> WORK INSTRUCTIONS
This exercise asks for an exact transcription of every entry.

◇ ◇ ◇

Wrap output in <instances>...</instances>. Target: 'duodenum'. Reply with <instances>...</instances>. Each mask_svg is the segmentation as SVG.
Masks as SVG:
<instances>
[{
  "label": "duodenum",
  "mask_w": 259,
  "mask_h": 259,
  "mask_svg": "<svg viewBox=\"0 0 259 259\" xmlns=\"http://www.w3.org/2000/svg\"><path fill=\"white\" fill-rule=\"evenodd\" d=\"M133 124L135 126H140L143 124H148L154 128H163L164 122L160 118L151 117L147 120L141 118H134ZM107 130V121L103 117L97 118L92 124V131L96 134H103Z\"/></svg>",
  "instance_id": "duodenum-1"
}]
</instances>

◇ ◇ ◇

> SOLUTION TO THIS PROBLEM
Wrap output in <instances>...</instances>. Target: 'duodenum'. Reply with <instances>...</instances>. Each mask_svg is the segmentation as SVG.
Masks as SVG:
<instances>
[{
  "label": "duodenum",
  "mask_w": 259,
  "mask_h": 259,
  "mask_svg": "<svg viewBox=\"0 0 259 259\" xmlns=\"http://www.w3.org/2000/svg\"><path fill=\"white\" fill-rule=\"evenodd\" d=\"M133 124L135 126H140L143 124H148L154 128H163L164 122L160 118L151 117L147 120L141 118H134ZM107 130V121L103 117L97 118L92 124V131L96 134H103Z\"/></svg>",
  "instance_id": "duodenum-1"
}]
</instances>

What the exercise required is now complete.